Atatürk, o zamanlar henüz Gazi Mustafa Kemal Paşadır, bir gün Çankaya yakınlarında gezindiği sırada bir köy klübesi görür. Yaverine:
-Acaba içerde kimse var mıdır? Bir kahve içebilirmiyiz? der.
İhtiyar bir adamcağız kapıyı açar. Tanrı misafirlerine boş sediri gösterir. Biraz hoşbeşten sonra Atatürk:
- Ne yaparsın, ne ile geçinirsin? Kimin kimsen var mıdır? diye sorar.

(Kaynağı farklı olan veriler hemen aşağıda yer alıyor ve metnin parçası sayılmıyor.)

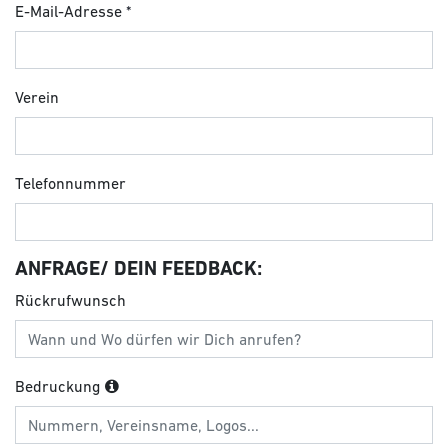
E-Mail-Adresse
Verein
Telefonnummer
ANFRAGE/ DEIN FEEDBACK:
Rückrufwunsch
Bedruckung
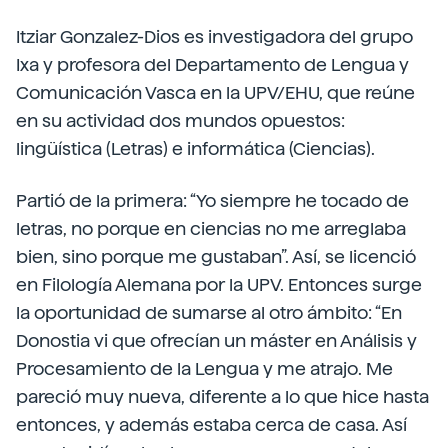
Itziar Gonzalez-Dios es investigadora del grupo
Ixa y profesora del Departamento de Lengua y
Comunicación Vasca en la UPV/EHU, que reúne
en su actividad dos mundos opuestos:
lingüística (Letras) e informática (Ciencias).
Partió de la primera: “Yo siempre he tocado de
letras, no porque en ciencias no me arreglaba
bien, sino porque me gustaban”. Así, se licenció
en Filología Alemana por la UPV. Entonces surge
la oportunidad de sumarse al otro ámbito: “En
Donostia vi que ofrecían un máster en Análisis y
Procesamiento de la Lengua y me atrajo. Me
pareció muy nueva, diferente a lo que hice hasta
entonces, y además estaba cerca de casa. Así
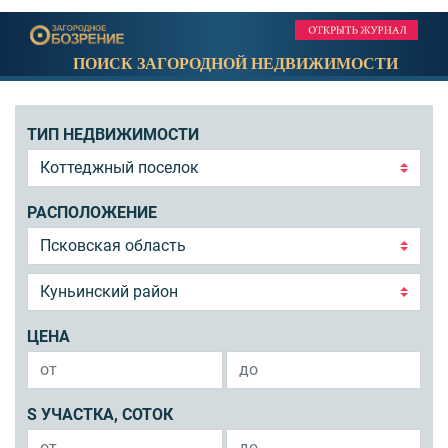
ПОИСК ЗАГОРОДНОЙ НЕДВИЖИМОСТИ
ТИП НЕДВИЖИМОСТИ
РАСПОЛОЖЕНИЕ
ЦЕНА
S УЧАСТКА, СОТОК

-Bir iki tarlamız var. Bu bağ da bizim. Çoluk çocuk geçinip gidiyoruz. Allah başımızdan Gazi Paşayı eksik etmesinde...
-Gazi Paşayı tanır mısın sen?
-Nasıl tanımam? Pehlivan gibi boylu poslu (klübenin tavanını göstererek) maşallah hani buraya sığmaz... Sakalı da göğsüne kadar... kıvır kıvır yiğit bıyıklı...
Atatük yağverine eğilerek usulca "-sakın düzeltmeye kalkma... İhtiyarın hayalini bozmayalım" demiş. Köylüyü bir masal devini andıran kendi Gazisi ile bırakıp çıkmışlar.